### Source information
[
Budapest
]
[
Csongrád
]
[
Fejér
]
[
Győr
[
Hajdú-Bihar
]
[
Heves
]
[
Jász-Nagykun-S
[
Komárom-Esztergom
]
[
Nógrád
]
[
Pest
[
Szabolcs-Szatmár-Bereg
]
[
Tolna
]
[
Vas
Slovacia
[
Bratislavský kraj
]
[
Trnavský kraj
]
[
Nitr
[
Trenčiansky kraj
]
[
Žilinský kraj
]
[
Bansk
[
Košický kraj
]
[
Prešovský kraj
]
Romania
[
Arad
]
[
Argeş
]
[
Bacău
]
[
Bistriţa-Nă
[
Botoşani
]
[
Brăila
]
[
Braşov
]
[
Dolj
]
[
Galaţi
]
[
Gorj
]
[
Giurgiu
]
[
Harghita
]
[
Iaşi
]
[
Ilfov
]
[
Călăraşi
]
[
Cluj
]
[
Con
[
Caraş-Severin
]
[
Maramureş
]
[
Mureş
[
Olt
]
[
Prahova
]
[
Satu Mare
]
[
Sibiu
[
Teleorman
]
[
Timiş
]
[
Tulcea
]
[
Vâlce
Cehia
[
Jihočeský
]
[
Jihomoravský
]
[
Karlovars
* * *
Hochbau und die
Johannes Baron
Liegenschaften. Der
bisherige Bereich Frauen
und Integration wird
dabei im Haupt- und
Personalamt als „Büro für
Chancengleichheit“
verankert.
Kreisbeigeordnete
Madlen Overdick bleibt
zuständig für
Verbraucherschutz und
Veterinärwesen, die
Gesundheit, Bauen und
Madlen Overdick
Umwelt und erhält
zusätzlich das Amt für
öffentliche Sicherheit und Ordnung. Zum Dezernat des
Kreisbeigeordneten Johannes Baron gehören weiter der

### Brief
Counting only lines that hold the word "Overdick", state how many the material contains, and add nothing.

### Reply
2